GOAL OF THE EXERCISE | Could you restate every entry word for word, minus the pictures?
_ _ _ _ _
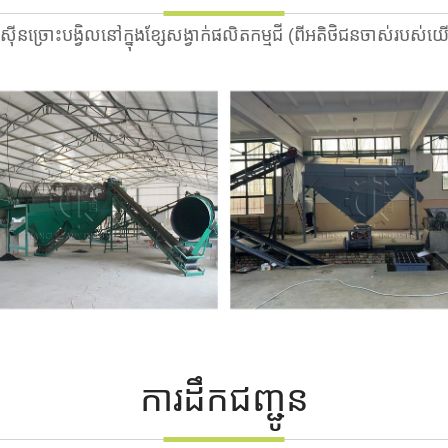
ាស៊ីនច្រោះបង្វិលនៅក្នុងខ្សែសង្វាក់ផលិតកម្មជី (ពីអតិថិជនចាស់របស់យ
ការដឹកជញ្ជូន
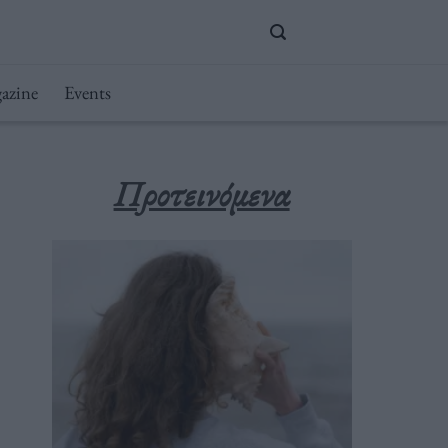
azine
Events
Προτεινόμενα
_ _ _ _ _
RESULT BELOW |
ាស៊ីនច្រោះបង្វិលនៅក្នុងខ្សែសង្វាក់ផលិតកម្មជី (ពីអតិថិជនចាស់របស់យ
ការដឹកជញ្ជូន
azine
Events
Προτεινόμενα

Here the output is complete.